Obviously, if only for mental health reasons, this isn’t the sort of hypothetical I want to spend any significant proportion of my time worrying about. But I’ll admit it did flit across my mind while reading the recent Pew paper The Rise of Single Fathers. The report shows a massive, ninefold increase in single dads raising their kids, from around 297,000 in 1960 to 2.6 million today.
There are a number of factors that have contributed to this change. Some are the same factors that have contributed to the rise of single mothers. Divorce rates have stabilized, but they’re still way higher than they were in the 1960s. Out-of-wedlock births are more common and less stigmatized than they used to be, too. Marriage has, since 1960, gotten less stable, and single parenting has gotten more accepted. As a result, you’ve got more single parents, of whatever gender, raising kids.

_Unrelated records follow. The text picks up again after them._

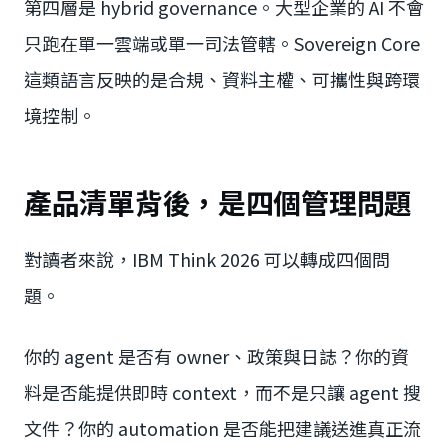
第四層是 hybrid governance。大型企業的 AI 不會
只跑在單一雲端或單一司法管轄。Sovereign Core
這類語言反映的是合規、資料主權、可攜性與跨環
境控制。
產品清單背後，是四個管理問題
對讀者來說，IBM Think 2026 可以轉成四個問
題。
你的 agent 是否有 owner、政策與日誌？你的資
料是否能提供即時 context，而不是只讓 agent 搜
文件？你的 automation 是否能把建議送進真正流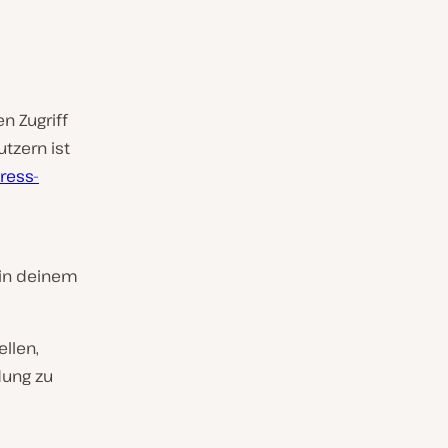
n Zugriff
tzern ist
ress-
 in deinem
llen,
dung zu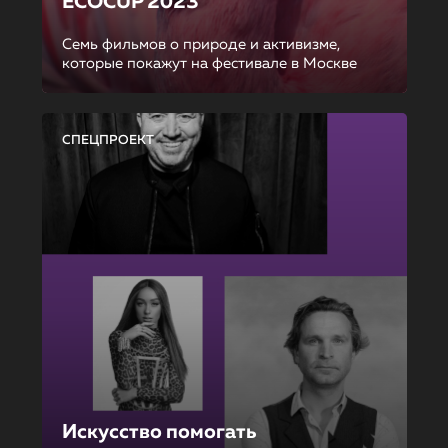
ECOCUP 2023
Семь фильмов о природе и активизме,
которые покажут на фестивале в Москве
СПЕЦПРОЕКТ
Искусство помогать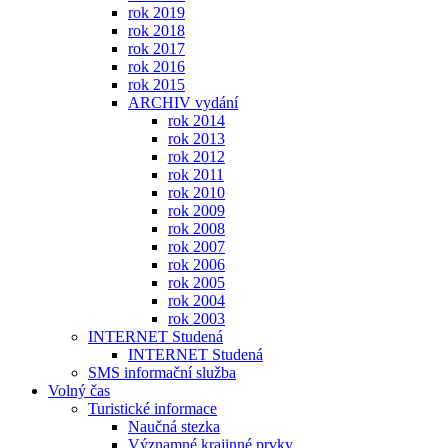
rok 2019
rok 2018
rok 2017
rok 2016
rok 2015
ARCHIV vydání
rok 2014
rok 2013
rok 2012
rok 2011
rok 2010
rok 2009
rok 2008
rok 2007
rok 2006
rok 2005
rok 2004
rok 2003
INTERNET Studená
INTERNET Studená
SMS informační služba
Volný čas
Turistické informace
Naučná stezka
Významné krajinné prvky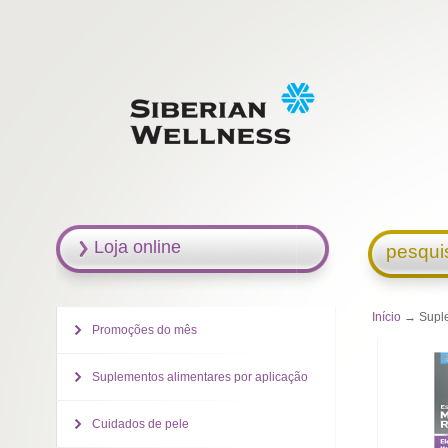
Loja online
pesqui
Início
→ Suplem
Promoções do mês
Suplementos alimentares por aplicação
Cuidados de pele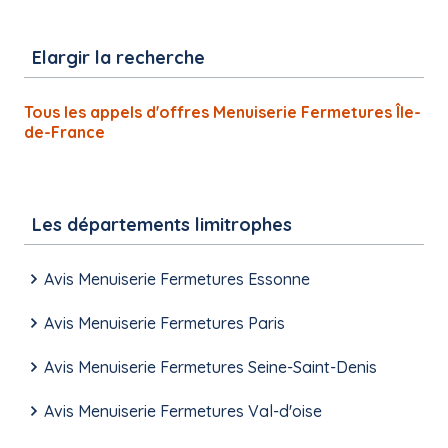
Elargir la recherche
Tous les appels d'offres Menuiserie Fermetures Île-
de-France
Les départements limitrophes
Avis Menuiserie Fermetures Essonne
Avis Menuiserie Fermetures Paris
Avis Menuiserie Fermetures Seine-Saint-Denis
Avis Menuiserie Fermetures Val-d'oise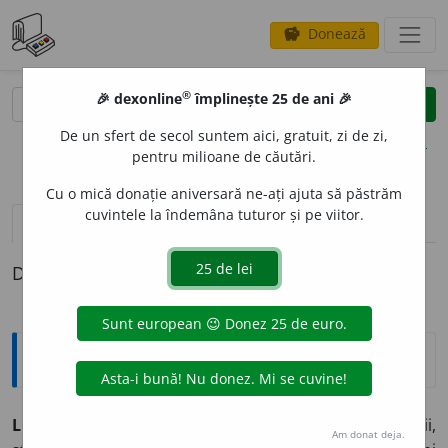
Donează
savings
®
®
🎉 dexonline
împlinește 25 de ani 🎉
caută
clear
search
De un sfert de secol suntem aici, gratuit, zi de zi,
opțiuni
pentru milioane de căutări.
Cu o mică donație aniversară ne-ați ajuta să păstrăm
cuvintele la îndemâna tuturor și pe viitor.
pronunție
(50)
volume_up
definiții (1)
Definiția cu ID-ul 916946:
Explicative DEX
1
LEG
A
,
leg,
vb.
I.
I.
Tranz.
1.
(Cu privire la fire, funii,
Am donat deja.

But single dads haven’t just increased in absolute numbers. They’ve also increased as a percentage of all single parents. Back in 1960, single dads made up only 14 percent of single-parent headed households. Today that number has climbed to 24 percent–almost a quarter. Men’s rights advocates would have you believe that feminism has systematically prevented men from gaining custody of children. Yet, according to this data at least, it seems like the (limited, but real) feminist gains of the last 50 years have actually coincided with greater parity. It’s hard to say whether this is correlation or causation, but either way, it looks like folks who want more men getting custody should be rooting for more feminism, not less.